The reference implementation is not at all optimized. So far I have only run it on the first 140k blocks before getting impatient. It takes only a couple of minutes to run through the first 200k transactions. I will save discussion about optimized implementations for later posts in this thread (I invite you to help!), although I plan on updating this post at least with performance estimates as I go along.Teaser Images (two-byte hashes)
Before-and-after inserting the element 10 (full O(N) tree, Record mode)
Before-and-after inserting the element 10 (just the O(1) root hash and O(log N) untrusted VO, Replay mode) What Now?
This is not a new proposal; variations of this idea have been bouncing around since 2010. Because of its potential to improve the security and scalability of lite clients, it's important to develop this sooner rather than later. My goal is to push this process along by proposing a specific protocol and providing a reference implementation. This thread should be about the specification and implementation details (before making a "why bother?" post, please read etotheipi's thread or any the others I mentioned in Related Work).
This normative specification says very little about how the data should actually be stored or transmitted, so this may vary between implementations. Since the root node will change for every update, but leaf nodes will change infrequently, it would make sense to use a heuristic/probabilistic cache. The normative specification is very simple, so I expect other developers will have little difficulty making compatible implementations in other languages. The hardest part will likely to be implementing the RedBlack algorithm itself, which is why I tried to make my implementation simple to use as a guide and gold-standard. If you can think of a supporting feature I can build to help, (diagrams, explanations, example code, etc.), please ask for it in this thread and I will eagerly accommodate you.

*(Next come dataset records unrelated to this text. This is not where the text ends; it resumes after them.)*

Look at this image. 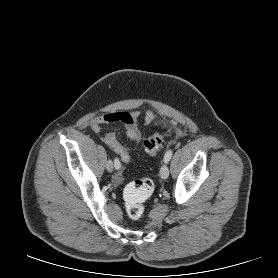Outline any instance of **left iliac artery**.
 Masks as SVG:
<instances>
[{
	"mask_svg": "<svg viewBox=\"0 0 278 278\" xmlns=\"http://www.w3.org/2000/svg\"><path fill=\"white\" fill-rule=\"evenodd\" d=\"M173 151L172 150H168L165 155H164V162L167 163L170 161L171 157H172Z\"/></svg>",
	"mask_w": 278,
	"mask_h": 278,
	"instance_id": "44dca946",
	"label": "left iliac artery"
}]
</instances>
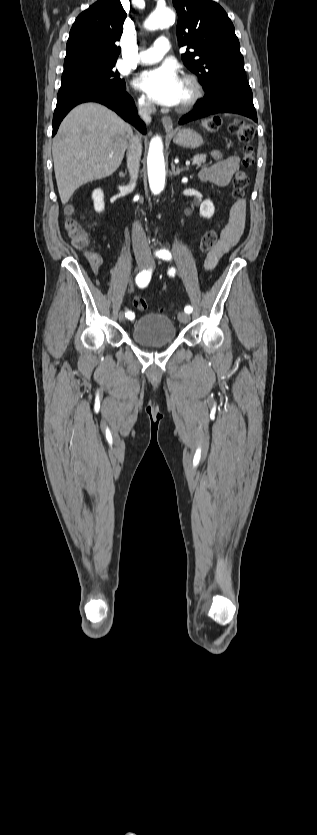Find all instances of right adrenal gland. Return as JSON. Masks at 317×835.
Returning a JSON list of instances; mask_svg holds the SVG:
<instances>
[{
    "instance_id": "right-adrenal-gland-1",
    "label": "right adrenal gland",
    "mask_w": 317,
    "mask_h": 835,
    "mask_svg": "<svg viewBox=\"0 0 317 835\" xmlns=\"http://www.w3.org/2000/svg\"><path fill=\"white\" fill-rule=\"evenodd\" d=\"M125 175H126V172H125V173H123V172H120V173H119V176H120V177H125Z\"/></svg>"
}]
</instances>
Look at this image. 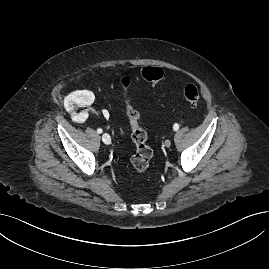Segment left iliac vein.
Masks as SVG:
<instances>
[{
    "label": "left iliac vein",
    "mask_w": 269,
    "mask_h": 269,
    "mask_svg": "<svg viewBox=\"0 0 269 269\" xmlns=\"http://www.w3.org/2000/svg\"><path fill=\"white\" fill-rule=\"evenodd\" d=\"M170 145H171V141H170V140H166V141L164 142V146H165V147H170Z\"/></svg>",
    "instance_id": "obj_1"
}]
</instances>
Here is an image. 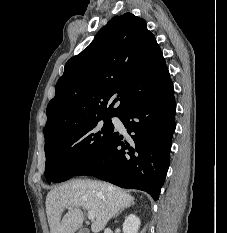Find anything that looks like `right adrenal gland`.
Returning a JSON list of instances; mask_svg holds the SVG:
<instances>
[{"label":"right adrenal gland","instance_id":"right-adrenal-gland-1","mask_svg":"<svg viewBox=\"0 0 227 233\" xmlns=\"http://www.w3.org/2000/svg\"><path fill=\"white\" fill-rule=\"evenodd\" d=\"M123 211H124V209L120 210L119 212H117V214H116L114 217L118 216V215L121 214Z\"/></svg>","mask_w":227,"mask_h":233}]
</instances>
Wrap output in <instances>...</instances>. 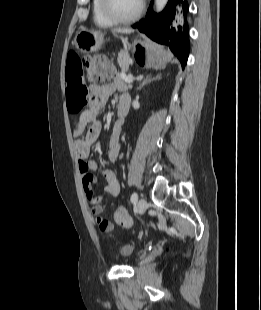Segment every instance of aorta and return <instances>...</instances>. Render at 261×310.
I'll list each match as a JSON object with an SVG mask.
<instances>
[{
	"label": "aorta",
	"mask_w": 261,
	"mask_h": 310,
	"mask_svg": "<svg viewBox=\"0 0 261 310\" xmlns=\"http://www.w3.org/2000/svg\"><path fill=\"white\" fill-rule=\"evenodd\" d=\"M168 0H155V9L157 12L162 11L166 4H167Z\"/></svg>",
	"instance_id": "1"
}]
</instances>
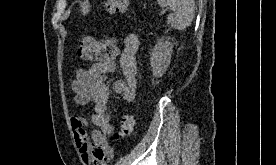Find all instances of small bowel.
<instances>
[{"instance_id":"obj_1","label":"small bowel","mask_w":276,"mask_h":165,"mask_svg":"<svg viewBox=\"0 0 276 165\" xmlns=\"http://www.w3.org/2000/svg\"><path fill=\"white\" fill-rule=\"evenodd\" d=\"M139 40L136 35L128 34L119 55L123 79L112 84L114 93L121 95L126 102H133L137 87L136 54ZM115 60L97 62L86 69H79L71 82L74 102L78 106L92 105L91 121L97 127L89 138L85 131L87 121L80 115L71 117L74 140L83 162L87 165H104L112 157V149L106 137L113 132L109 114L110 90L106 85L107 76L115 72Z\"/></svg>"}]
</instances>
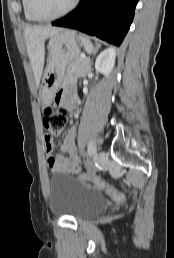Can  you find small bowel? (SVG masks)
Instances as JSON below:
<instances>
[{"label":"small bowel","instance_id":"small-bowel-1","mask_svg":"<svg viewBox=\"0 0 174 258\" xmlns=\"http://www.w3.org/2000/svg\"><path fill=\"white\" fill-rule=\"evenodd\" d=\"M75 87H67L59 92L55 97V103L64 105L72 114L77 113V102L74 96ZM77 127L72 126L66 134L61 144L64 154L54 152V146L48 135L44 137V150L46 154V165L52 173H71L76 174L82 169L81 158L75 146Z\"/></svg>","mask_w":174,"mask_h":258}]
</instances>
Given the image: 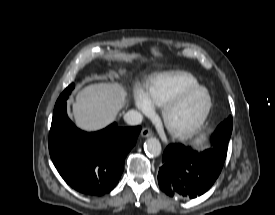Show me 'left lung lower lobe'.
<instances>
[{
  "label": "left lung lower lobe",
  "instance_id": "1",
  "mask_svg": "<svg viewBox=\"0 0 275 215\" xmlns=\"http://www.w3.org/2000/svg\"><path fill=\"white\" fill-rule=\"evenodd\" d=\"M162 162L158 172L160 189L170 197L182 199H193L208 191L224 164L182 144L169 145L163 153Z\"/></svg>",
  "mask_w": 275,
  "mask_h": 215
}]
</instances>
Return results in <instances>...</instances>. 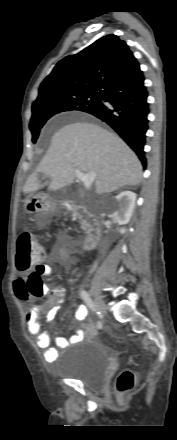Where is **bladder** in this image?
I'll return each mask as SVG.
<instances>
[{
  "label": "bladder",
  "mask_w": 177,
  "mask_h": 440,
  "mask_svg": "<svg viewBox=\"0 0 177 440\" xmlns=\"http://www.w3.org/2000/svg\"><path fill=\"white\" fill-rule=\"evenodd\" d=\"M110 369L109 357L93 339L77 342L62 359L58 374L77 380L86 388L100 389Z\"/></svg>",
  "instance_id": "31cf9c89"
}]
</instances>
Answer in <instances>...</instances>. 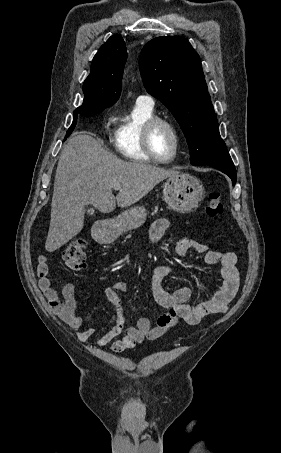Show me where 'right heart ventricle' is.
<instances>
[{"label":"right heart ventricle","mask_w":281,"mask_h":453,"mask_svg":"<svg viewBox=\"0 0 281 453\" xmlns=\"http://www.w3.org/2000/svg\"><path fill=\"white\" fill-rule=\"evenodd\" d=\"M154 118L156 114L150 100L137 99L131 108L120 114L113 144L122 158L152 161L145 151L143 136L147 122Z\"/></svg>","instance_id":"right-heart-ventricle-1"}]
</instances>
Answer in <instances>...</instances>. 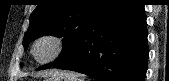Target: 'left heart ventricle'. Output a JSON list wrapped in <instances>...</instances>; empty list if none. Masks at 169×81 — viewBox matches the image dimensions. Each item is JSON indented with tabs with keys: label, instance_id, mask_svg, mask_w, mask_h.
<instances>
[{
	"label": "left heart ventricle",
	"instance_id": "b2bd125f",
	"mask_svg": "<svg viewBox=\"0 0 169 81\" xmlns=\"http://www.w3.org/2000/svg\"><path fill=\"white\" fill-rule=\"evenodd\" d=\"M54 51V44L50 41H42L35 48V56L41 60L47 59Z\"/></svg>",
	"mask_w": 169,
	"mask_h": 81
}]
</instances>
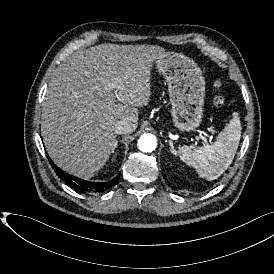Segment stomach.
Returning <instances> with one entry per match:
<instances>
[{"mask_svg": "<svg viewBox=\"0 0 274 274\" xmlns=\"http://www.w3.org/2000/svg\"><path fill=\"white\" fill-rule=\"evenodd\" d=\"M157 67L168 85L173 125L180 133L196 130L204 114L206 82L202 70L180 53L159 58Z\"/></svg>", "mask_w": 274, "mask_h": 274, "instance_id": "obj_1", "label": "stomach"}]
</instances>
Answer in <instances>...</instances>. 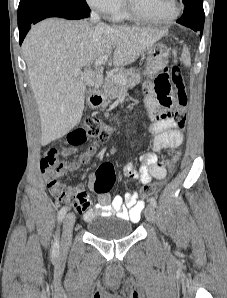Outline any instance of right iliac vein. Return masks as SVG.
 Masks as SVG:
<instances>
[{"label":"right iliac vein","mask_w":227,"mask_h":298,"mask_svg":"<svg viewBox=\"0 0 227 298\" xmlns=\"http://www.w3.org/2000/svg\"><path fill=\"white\" fill-rule=\"evenodd\" d=\"M75 224V214L68 213L63 221V233H62V248H66L69 246L71 237H72V230Z\"/></svg>","instance_id":"obj_1"}]
</instances>
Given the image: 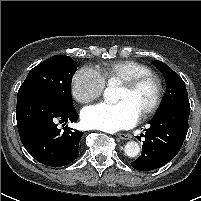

I plan to gradually optimize the reference implementation, for both the O(1)-storage lite-clients and the full O(N)-storage (UltraPrune) clients, as well as to provide a scalable (untrusted) DHT that can serve tree data for any point in blockchain history. I will need to make at least some progress in this direction before I can offer any performance estimates. Here is a profile/callgraph for the current implementation
, suggesting that less than 2% of the time is spent computing hashes (most of the time is spent in my sketchy pattern-matching function, so that's the first thing to work on).
Both etotheipi and gmaxwell would prefer to use tries rather than balanced binary trees for reasons I consider uncompelling. Tries (at least ones with Merkle hashes) are likely to require more space and computation than the balanced trees. Etototheipi likes the insertion-order-independence of a trie, although this is irrelevant if each contains a commitment to a root hash (since you can find the previous root hash in the previous block). I don't know why gmaxwell prefers tries. Either way, it's their turn to provide a competing implementation!